::: Input records
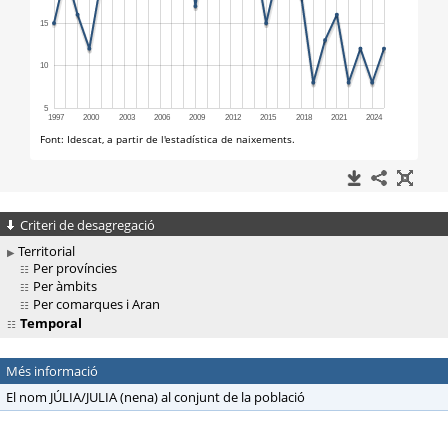
Criteri de desagregació
Territorial
Per províncies
Per àmbits
Per comarques i Aran
Temporal
Més informació
El nom JÚLIA/JULIA (nena) al conjunt de la població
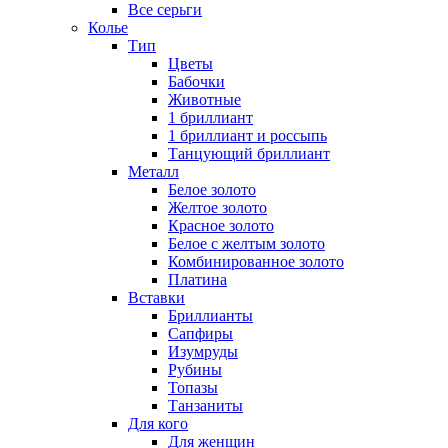
Все серьги
Колье
Тип
Цветы
Бабочки
Животные
1 бриллиант
1 бриллиант и россыпь
Танцующий бриллиант
Металл
Белое золото
Желтое золото
Красное золото
Белое с желтым золото
Комбинированное золото
Платина
Вставки
Бриллианты
Сапфиры
Изумруды
Рубины
Топазы
Танзаниты
Для кого
Для женщин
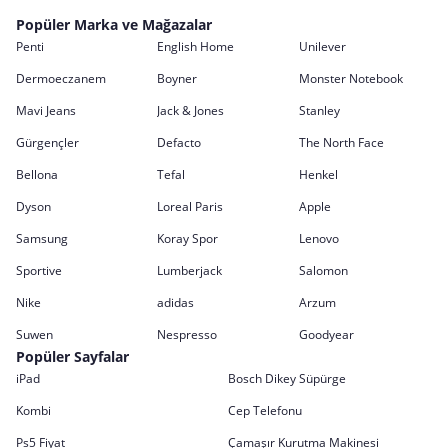
Popüler Marka ve Mağazalar
Penti
English Home
Unilever
Dermoeczanem
Boyner
Monster Notebook
Mavi Jeans
Jack & Jones
Stanley
Gürgençler
Defacto
The North Face
Bellona
Tefal
Henkel
Dyson
Loreal Paris
Apple
Samsung
Koray Spor
Lenovo
Sportive
Lumberjack
Salomon
Nike
adidas
Arzum
Suwen
Nespresso
Goodyear
Popüler Sayfalar
iPad
Bosch Dikey Süpürge
Kombi
Cep Telefonu
Ps5 Fiyat
Çamaşır Kurutma Makinesi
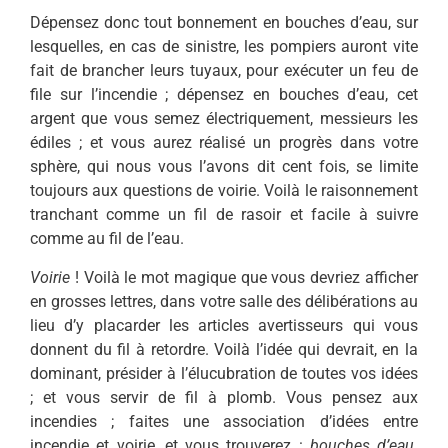
Dépensez donc tout bonnement en bouches d’eau, sur
lesquelles, en cas de sinistre, les pompiers auront vite
fait de brancher leurs tuyaux, pour exécuter un feu de
file sur l’incendie ; dépensez en bouches d’eau, cet
argent que vous semez électriquement, messieurs les
édiles ; et vous aurez réalisé un progrès dans votre
sphère, qui nous vous l’avons dit cent fois, se limite
toujours aux questions de voirie. Voilà le raisonnement
tranchant comme un fil de rasoir et facile à suivre
comme au fil de l’eau.
Voirie
! Voilà le mot magique que vous devriez afficher
en grosses lettres, dans votre salle des délibérations au
lieu d’y placarder les articles avertisseurs qui vous
donnent du fil à retordre. Voilà l’idée qui devrait, en la
dominant, présider à l’élucubration de toutes vos idées
; et vous servir de fil à plomb. Vous pensez aux
incendies ; faites une association d’idées entre
incendie et voirie, et vous trouverez :
bouches d’eau
.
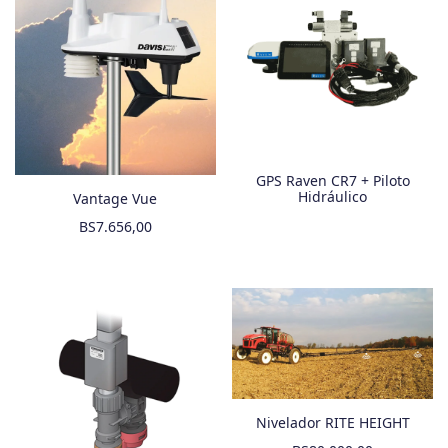
GPS Raven CR7 + Piloto
Hidráulico
Vantage Vue
BS
7.656,00
Nivelador RITE HEIGHT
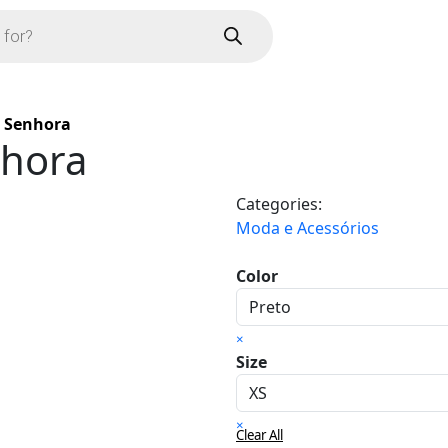
si Senhora
nhora
Categories:
Moda e Acessórios
Color
×
Size
×
Clear All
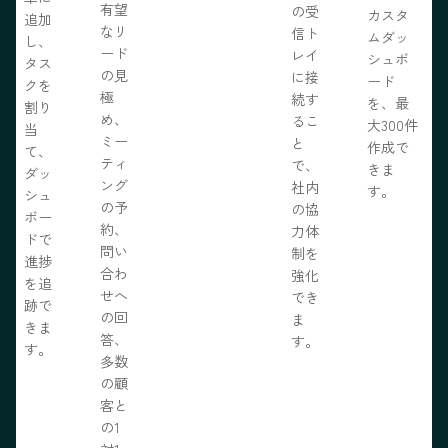
有望
の受
カスタ
追加
なリ
信ト
ムダッ
し、
ード
レイ
シュボ
タス
の見
に接
ード
クを
極
続す
を、最
割り
め、
るこ
大300件
当
ミー
と
作成で
て、
ティ
で、
きま
ダッ
ング
社内
す。
シュ
の予
の協
ボー
約、
力体
ドで
問い
制を
進捗
合わ
強化
を追
せへ
でき
跡で
の回
ま
きま
答、
す。
す。
多数
の顧
客と
の1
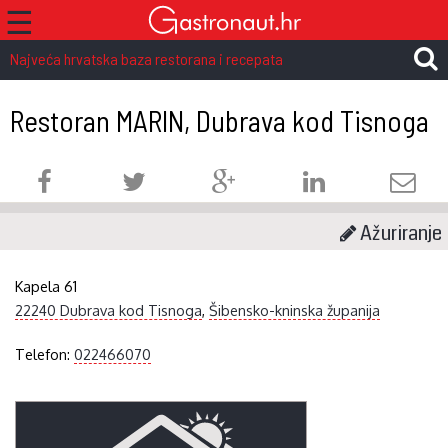
☰
Najveća hrvatska baza restorana i recepata
Restoran MARIN, Dubrava kod Tisnoga
Ažuriranje
Kapela 61
22240 Dubrava kod Tisnoga
,
Šibensko-kninska županija
Telefon:
022466070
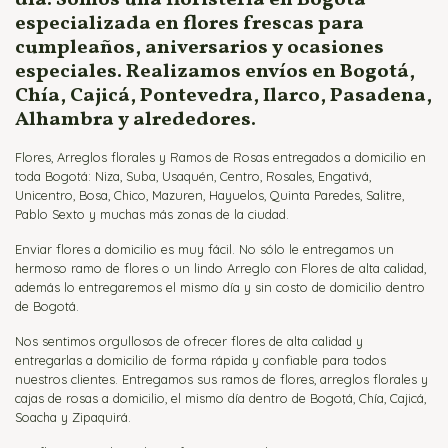
especializada en flores frescas para
cumpleaños, aniversarios y ocasiones
especiales. Realizamos envíos en Bogotá,
Chía, Cajicá, Pontevedra, Ilarco, Pasadena,
Alhambra y alrededores.
Flores, Arreglos florales y Ramos de Rosas entregados a domicilio en
toda Bogotá: Niza, Suba, Usaquén, Centro, Rosales, Engativá,
Unicentro, Bosa, Chico, Mazuren, Hayuelos, Quinta Paredes, Salitre,
Pablo Sexto y muchas más zonas de la ciudad.
Enviar flores a domicilio es muy fácil. No sólo le entregamos un
hermoso ramo de flores o un lindo Arreglo con Flores de alta calidad,
además lo entregaremos el mismo día y sin costo de domicilio dentro
de Bogotá.
Nos sentimos orgullosos de ofrecer flores de alta calidad y
entregarlas a domicilio de forma rápida y confiable para todos
nuestros clientes. Entregamos sus ramos de flores, arreglos florales y
cajas de rosas a domicilio, el mismo día dentro de Bogotá, Chía, Cajicá,
Soacha y Zipaquirá.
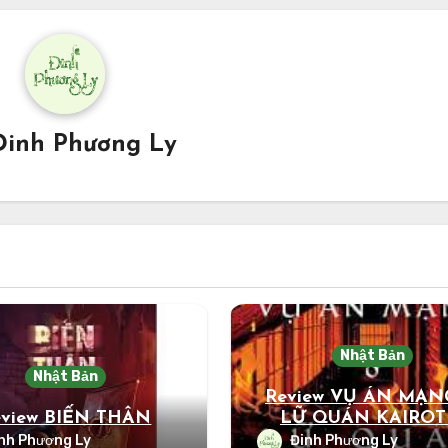
Đinh Phương Ly
Nhật Bản
Nhật Bản
Review VỤ ÁN MẠN
eview BIẾN THÂN
LỮ QUÁN KAIROT
nh Phương Ly
Đinh Phương Ly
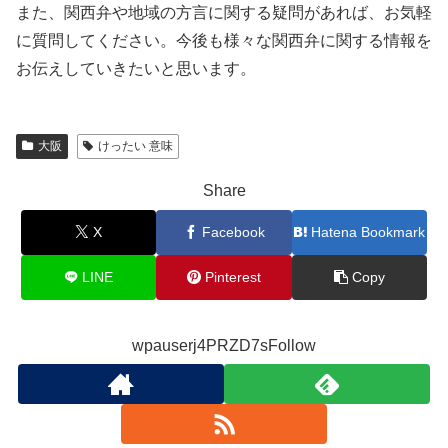
また、関西弁や地域の方言に関する疑問があれば、お気軽
に質問してください。今後も様々な関西弁に関する情報を
お伝えしていきたいと思います。
大阪
けったい 意味
Share
X
Facebook
Hatena Bookmark
LINE
Pinterest
Copy
wpauserj4PRZD7sFollow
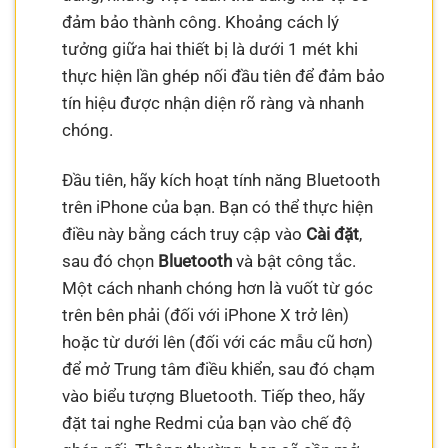
đảm bảo thành công. Khoảng cách lý
tưởng giữa hai thiết bị là dưới 1 mét khi
thực hiện lần ghép nối đầu tiên để đảm bảo
tín hiệu được nhận diện rõ ràng và nhanh
chóng.
Đầu tiên, hãy kích hoạt tính năng Bluetooth
trên iPhone của bạn. Bạn có thể thực hiện
điều này bằng cách truy cập vào
Cài đặt
,
sau đó chọn
Bluetooth
và bật công tắc.
Một cách nhanh chóng hơn là vuốt từ góc
trên bên phải (đối với iPhone X trở lên)
hoặc từ dưới lên (đối với các mẫu cũ hơn)
để mở Trung tâm điều khiển, sau đó chạm
vào biểu tượng Bluetooth. Tiếp theo, hãy
đặt tai nghe Redmi của bạn vào chế độ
::::::
- Problem description: Type the lines above out again exactly as they appear, skipping every picture.

- Output:
Criteri de desagregació
Territorial
Per províncies
Per àmbits
Per comarques i Aran
Temporal
Més informació
El nom JÚLIA/JULIA (nena) al conjunt de la població
Все серьги
Колье
Тип
Цветы
Бабочки
Животные
1 бриллиант
1 бриллиант и россыпь
Танцующий бриллиант
Металл
Белое золото
Желтое золото
Красное золото
Белое с желтым золото
Комбинированное золото
Платина
Вставки
Бриллианты
Сапфиры
Изумруды
Рубины
Топазы
Танзаниты
Для кого
Для женщин
Popüler Marka ve Mağazalar
Penti
English Home
Unilever
Dermoeczanem
Boyner
Monster Notebook
Mavi Jeans
Jack & Jones
Stanley
Gürgençler
Defacto
The North Face
Bellona
Tefal
Henkel
Dyson
Loreal Paris
Apple
Samsung
Koray Spor
Lenovo
Sportive
Lumberjack
Salomon
Nike
adidas
Arzum
Suwen
Nespresso
Goodyear
Popüler Sayfalar
iPad
Bosch Dikey Süpürge
Kombi
Cep Telefonu
Ps5 Fiyat
Çamaşır Kurutma Makinesi
Dépensez donc tout bonnement en bouches d’eau, sur
lesquelles, en cas de sinistre, les pompiers auront vite
fait de brancher leurs tuyaux, pour exécuter un feu de
file sur l’incendie ; dépensez en bouches d’eau, cet
argent que vous semez électriquement, messieurs les
édiles ; et vous aurez réalisé un progrès dans votre
sphère, qui nous vous l’avons dit cent fois, se limite
toujours aux questions de voirie. Voilà le raisonnement
tranchant comme un fil de rasoir et facile à suivre
comme au fil de l’eau.
Voirie
! Voilà le mot magique que vous devriez afficher
en grosses lettres, dans votre salle des délibérations au
lieu d’y placarder les articles avertisseurs qui vous
donnent du fil à retordre. Voilà l’idée qui devrait, en la
dominant, présider à l’élucubration de toutes vos idées
; et vous servir de fil à plomb. Vous pensez aux
incendies ; faites une association d’idées entre
incendie et voirie, et vous trouverez :
bouches d’eau
.
GPS Raven CR7 + Piloto
Hidráulico
Vantage Vue
BS
7.656,00
Nivelador RITE HEIGHT
si Senhora
nhora
Categories:
Moda e Acessórios
Color
×
Size
×
Clear All
有望
の受
カスタ
追加
なリ
信ト
ムダッ
し、
ード
レイ
シュボ
タス
の見
に接
ード
クを
極
続す
を、最
割り
め、
るこ
大300件
当
ミー
と
作成で
て、
ティ
で、
きま
ダッ
ング
社内
す。
シュ
の予
の協
ボー
約、
力体
ドで
問い
制を
進捗
合わ
強化
を追
せへ
でき
跡で
の回
ま
きま
答、
す。
す。
多数
の顧
客と
の1
☰
Najveća hrvatska baza restorana i recepata
Restoran MARIN, Dubrava kod Tisnoga
Ažuriranje
Kapela 61
22240 Dubrava kod Tisnoga
,
Šibensko-kninska županija
Telefon:
022466070
especializada en flores frescas para
cumpleaños, aniversarios y ocasiones
especiales. Realizamos envíos en Bogotá,
Chía, Cajicá, Pontevedra, Ilarco, Pasadena,
Alhambra y alrededores.
Flores, Arreglos florales y Ramos de Rosas entregados a domicilio en
toda Bogotá: Niza, Suba, Usaquén, Centro, Rosales, Engativá,
Unicentro, Bosa, Chico, Mazuren, Hayuelos, Quinta Paredes, Salitre,
Pablo Sexto y muchas más zonas de la ciudad.
Enviar flores a domicilio es muy fácil. No sólo le entregamos un
hermoso ramo de flores o un lindo Arreglo con Flores de alta calidad,
además lo entregaremos el mismo día y sin costo de domicilio dentro
de Bogotá.
Nos sentimos orgullosos de ofrecer flores de alta calidad y
entregarlas a domicilio de forma rápida y confiable para todos
nuestros clientes. Entregamos sus ramos de flores, arreglos florales y
cajas de rosas a domicilio, el mismo día dentro de Bogotá, Chía, Cajicá,
Soacha y Zipaquirá.
Đinh Phương Ly
Nhật Bản
Nhật Bản
Review VỤ ÁN MẠN
eview BIẾN THÂN
LỮ QUÁN KAIROT
nh Phương Ly
Đinh Phương Ly
また、関西弁や地域の方言に関する疑問があれば、お気軽
に質問してください。今後も様々な関西弁に関する情報を
お伝えしていきたいと思います。
大阪
けったい 意味
Share
X
Facebook
Hatena Bookmark
LINE
Pinterest
Copy
wpauserj4PRZD7sFollow
đảm bảo thành công. Khoảng cách lý
tưởng giữa hai thiết bị là dưới 1 mét khi
thực hiện lần ghép nối đầu tiên để đảm bảo
tín hiệu được nhận diện rõ ràng và nhanh
chóng.
Đầu tiên, hãy kích hoạt tính năng Bluetooth
trên iPhone của bạn. Bạn có thể thực hiện
điều này bằng cách truy cập vào
Cài đặt
,
sau đó chọn
Bluetooth
và bật công tắc.
Một cách nhanh chóng hơn là vuốt từ góc
trên bên phải (đối với iPhone X trở lên)
hoặc từ dưới lên (đối với các mẫu cũ hơn)
để mở Trung tâm điều khiển, sau đó chạm
vào biểu tượng Bluetooth. Tiếp theo, hãy
đặt tai nghe Redmi của bạn vào chế độ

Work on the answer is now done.